Of her past she never spoke, but he had begun to piece together little hints of what her experience had left behind. She was not particularly fond of the nighttime, which he attributed to a general fear of the darkness. At first light she was up and about, determined to make the most of what sunlight could be squeezed from the day. She refused to have contact with people but for him, and was very timid and distrustful the few times he was able to lure her into town. In turn she had not been exaggerating when she said she felt like an outcast- they treated her like one. Not to her face so much, but Luca got into the habit of watching their eyes as they passed. Animals as well reacted almost as if she were not human. Dogs barked at her behind their fences and ignored the people who passed after, cats bolted down alleys and under buildings, and even tamed scavenging rats that beset the town in the heat of the wet fall air made a scant appearance when they walked by.
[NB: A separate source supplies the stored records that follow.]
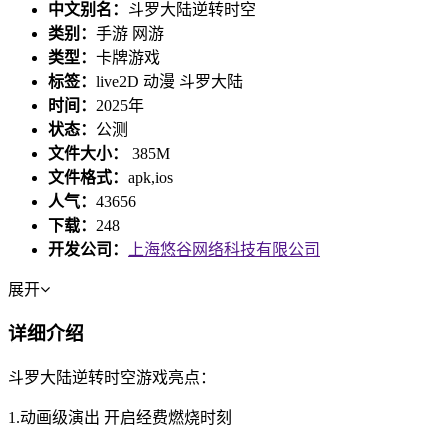
中文别名：
斗罗大陆逆转时空
类别：
手游 网游
类型：
卡牌游戏
标签：
live2D 动漫 斗罗大陆
时间：
2025年
状态：
公测
文件大小：
385M
文件格式：
apk,ios
人气：
43656
下载：
248
开发公司：
上海悠谷网络科技有限公司
展开
详细介绍
斗罗大陆逆转时空游戏亮点：
1.动画级演出 开启经费燃烧时刻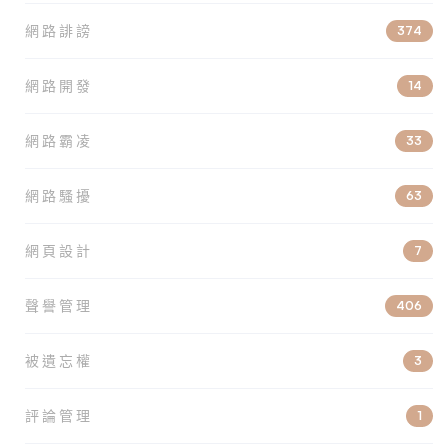
網路誹謗
374
網路開發
14
網路霸凌
33
網路騷擾
63
網頁設計
7
聲譽管理
406
被遺忘權
3
評論管理
1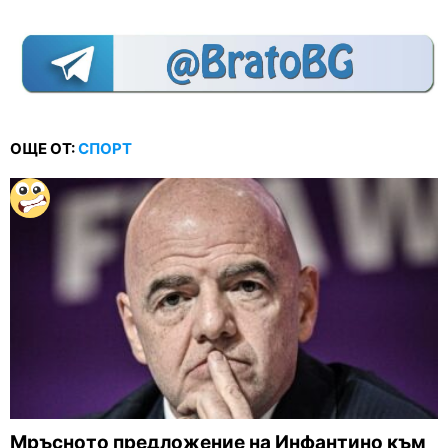
ОЩЕ ОТ:
СПОРТ
Мръсното предложение на Инфантино към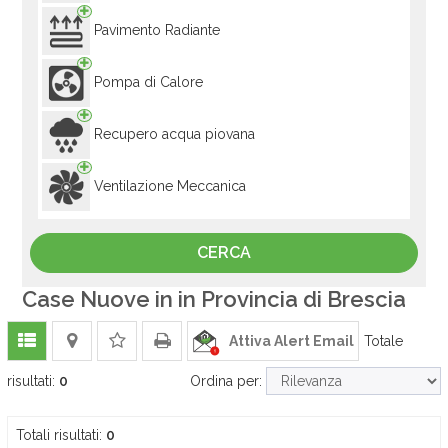
Pavimento Radiante
Pompa di Calore
Recupero acqua piovana
Ventilazione Meccanica
Case Nuove in in Provincia di Brescia
Attiva Alert Email
Totale
risultati:
0
Ordina per:
Totali risultati:
0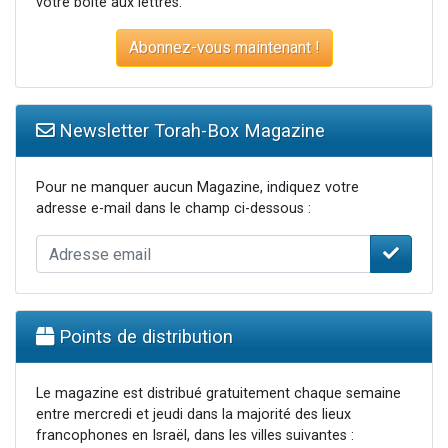
votre boite aux lettres.
Abonnez-vous maintenant !
Newsletter Torah-Box Magazine
Pour ne manquer aucun Magazine, indiquez votre
adresse e-mail dans le champ ci-dessous :
Points de distribution
Le magazine est distribué gratuitement chaque semaine
entre mercredi et jeudi dans la majorité des lieux
francophones en Israël, dans les villes suivantes :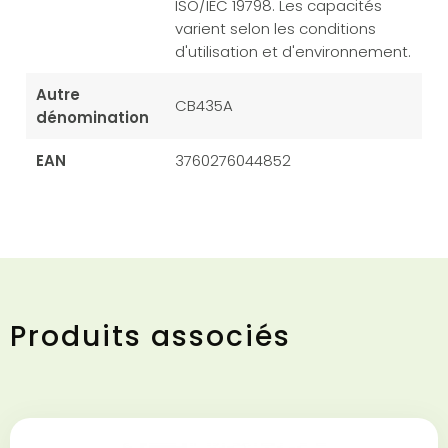
ISO/IEC 19798. Les capacités
varient selon les conditions
d'utilisation et d'environnement.
Autre
CB435A
dénomination
EAN
3760276044852
Produits associés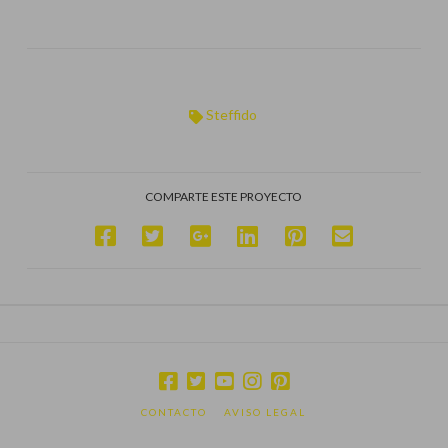
Steffido
COMPARTE ESTE PROYECTO
CONTACTO
AVISO LEGAL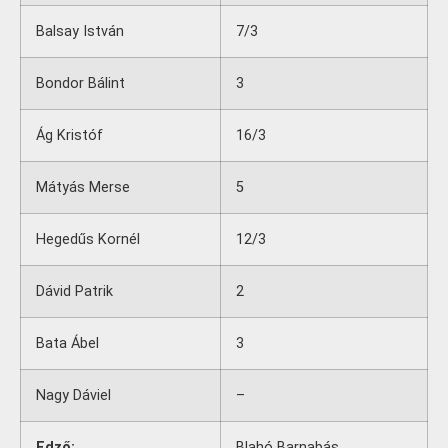
Balsay István
7/3
Bondor Bálint
3
Ág Kristóf
16/3
Mátyás Merse
5
Hegedűs Kornél
12/3
Dávid Patrik
2
Bata Ábel
3
Nagy Dáviel
–
Edző:
Blahó Barnabás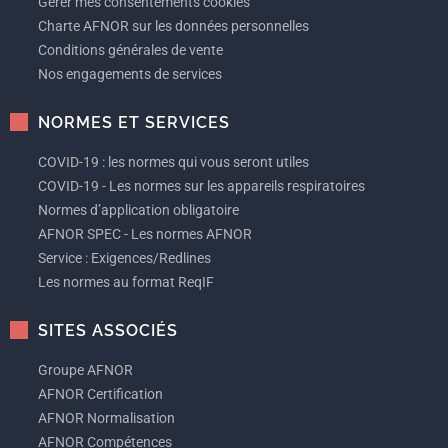
Gérer mes consentements cookies
Charte AFNOR sur les données personnelles
Conditions générales de vente
Nos engagements de services
NORMES ET SERVICES
COVID-19 : les normes qui vous seront utiles
COVID-19 - Les normes sur les appareils respiratoires
Normes d’application obligatoire
AFNOR SPEC - Les normes AFNOR
Service : Exigences/Redlines
Les normes au format ReqIF
SITES ASSOCIÉS
Groupe AFNOR
AFNOR Certification
AFNOR Normalisation
AFNOR Compétences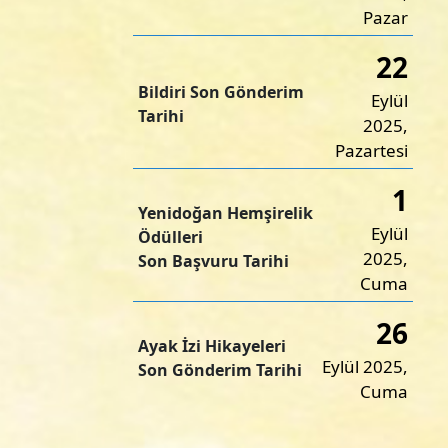
Pazar
22
Bildiri Son Gönderim
Eylül
Tarihi
2025,
Pazartesi
1
Yenidoğan Hemşirelik
Eylül
Ödülleri
2025,
Son Başvuru Tarihi
Cuma
26
Ayak İzi Hikayeleri
Eylül 2025,
Son Gönderim Tarihi
Cuma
"You'd think I was carrying the plague," Aurel wryly joked one day as they packed their cart in preparation to head home.
"Mmm, carrying something," Luca agreed, only half listening. His mind was preoccupied with the lead rope Karo had snapped, the third one since last moon, and still the mule stood as if tied. "Silly animal." He mumbled, untying its remnants and climbing up into the seat. It was only then that he realized Aurel was staring at him with an intent, intelligent look, one he had really never seen on her before. Whereas she was sweet-faced and innocent most of the time, this sharp look stopped him for a moment.
"Why did you say that?"
"Say what? Silly animal? Because he goes out of his way to get free and then just stands here. What's the point besides costing six shills for a lead?"
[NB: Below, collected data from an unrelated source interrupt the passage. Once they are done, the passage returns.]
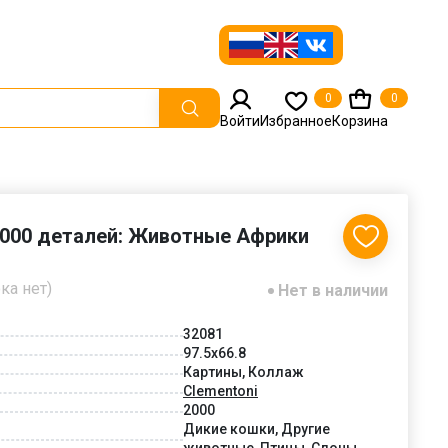
0
0
Войти
Избранное
Корзина
2000 деталей: Животные Африки
ка нет)
Нет в наличии
32081
97.5x66.8
Картины, Коллаж
Clementoni
2000
Дикие кошки, Другие
животные, Птицы, Слоны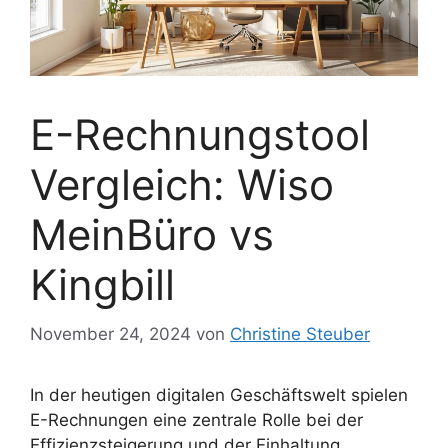
E-Rechnungstool
Vergleich: Wiso
MeinBüro vs
Kingbill
November 24, 2024
von
Christine Steuber
In der heutigen digitalen Geschäftswelt spielen
E-Rechnungen eine zentrale Rolle bei der
Effizienzsteigerung und der Einhaltung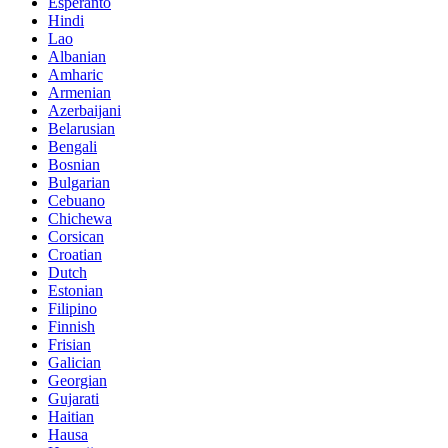
Esperanto
Hindi
Lao
Albanian
Amharic
Armenian
Azerbaijani
Belarusian
Bengali
Bosnian
Bulgarian
Cebuano
Chichewa
Corsican
Croatian
Dutch
Estonian
Filipino
Finnish
Frisian
Galician
Georgian
Gujarati
Haitian
Hausa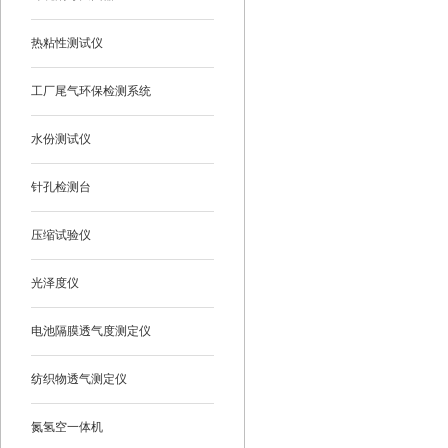
热粘性测试仪
工厂尾气环保检测系统
水份测试仪
针孔检测台
压缩试验仪
光泽度仪
电池隔膜透气度测定仪
纺织物透气测定仪
氮氢空一体机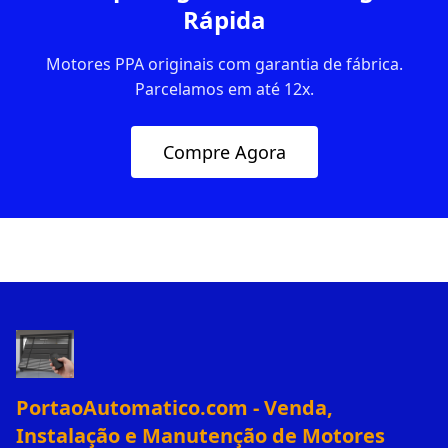
Rápida
Motores PPA originais com garantia de fábrica.
Parcelamos em até 12x.
Compre Agora
PortaoAutomatico.com - Venda,
Instalação e Manutenção de Motores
Her face softened after a moment and she burst into laughter. Bewildered, he hissed ‘walk on' to the mule and they made their way home, Aurel giggling to herself for a good portion of the way but shrugging him off when he asked what she had found so funny.
"Nothing, nothing. Sometimes I think I'm the silly animal, that's all."
Fall cooled finally and began to give way to winter. The rest of the apples had fallen, rotten and wasted. The fields lost their rich verdant glaze, and the sun stayed hidden behind clouds for days on end. Aurel became withdrawn and moody without it, and she shivered almost constantly, more affected by the cold than Luca would have expected with all the various blankets and coats she covered herself with throughout the day. Luca tried as best he could to cheer her, though he suspected that much of her unhappiness stemmed from the inside, and not so much from the lack of sunshine. At times she even looked a bit ill, though she insisted that she felt fine.
"Just the chill, that's all," she said one evening, heaped into a pile of blankets before the grate. Luca had warmed and buttered her favorite herb bread in their brick oven and sat beside her with it. He himself didn't feel much of a chill, though the walk home had certainly warmed him through. Tomorrow was a tenthday, and he had been waiting for a day to spend with her. He reclined back, quite content that for a while at least, he could relax and watch her eat her bread.
Aurel did so, lost in thought it seemed for a few moments until she noticed him watching her. Her face lost its gloom for the first time in weeks.
"I knew someone like you once," she said, looking down at him. "From back home."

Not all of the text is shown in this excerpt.